[Items from a data source]
• • • • • • •

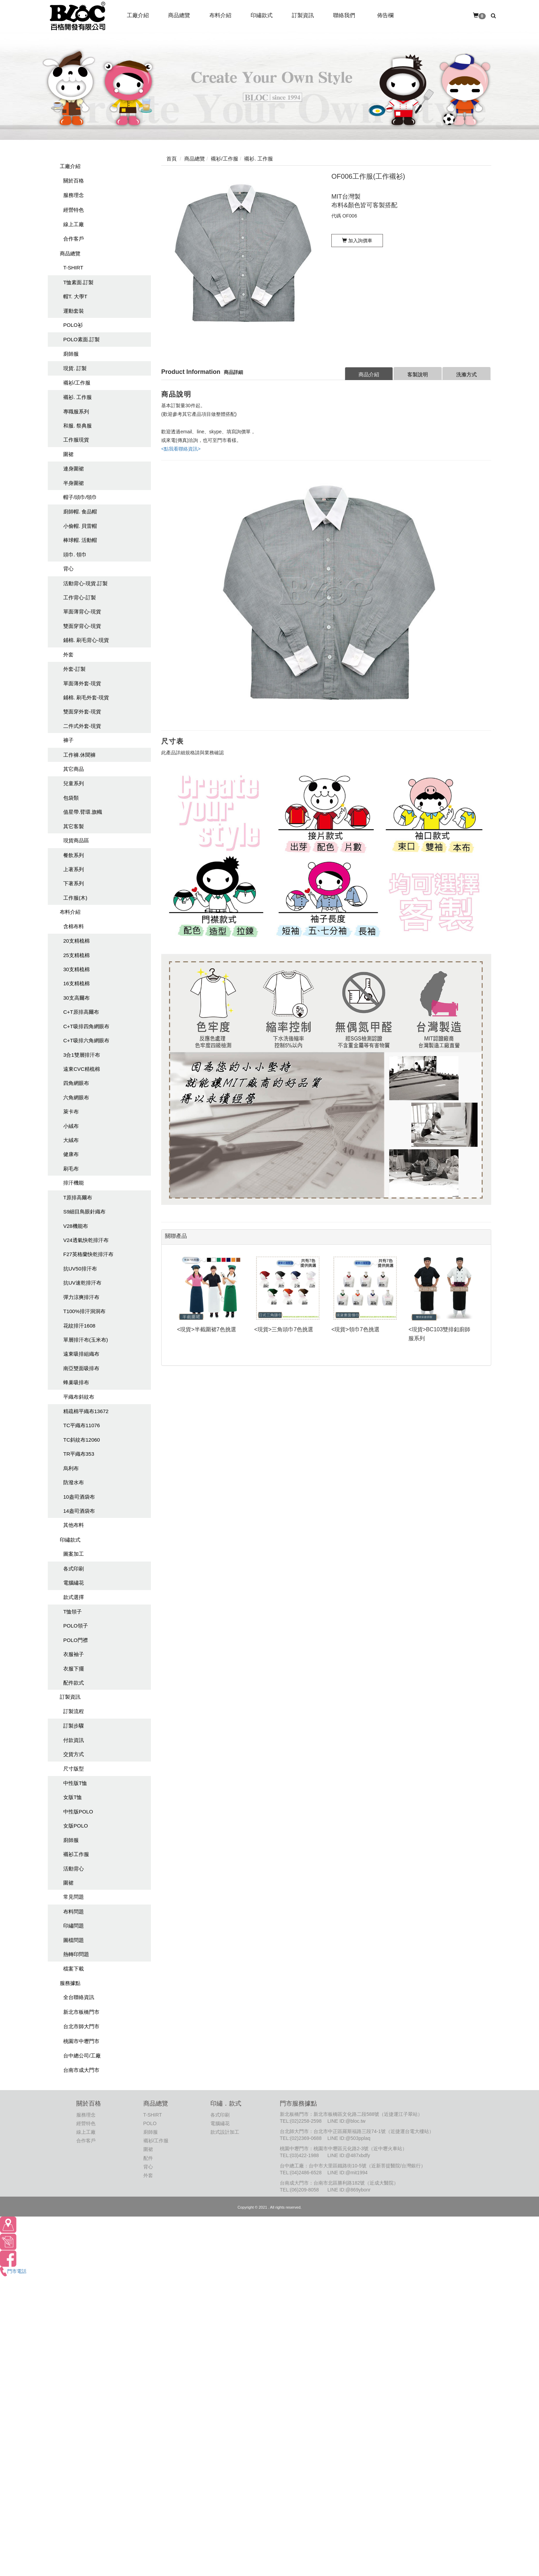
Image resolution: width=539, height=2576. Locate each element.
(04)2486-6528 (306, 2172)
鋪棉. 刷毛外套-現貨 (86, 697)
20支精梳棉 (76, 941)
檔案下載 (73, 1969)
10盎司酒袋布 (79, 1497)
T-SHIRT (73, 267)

• • • • • • •

Output each entry above word for word. The pictures stay out.

Image resolution: width=539, height=2576. Locate each element.
(04)2486-6528 (306, 2172)
鋪棉. 刷毛外套-現貨 (86, 697)
20支精梳棉 (76, 941)
檔案下載 (73, 1969)
10盎司酒袋布 (79, 1497)
T-SHIRT (73, 267)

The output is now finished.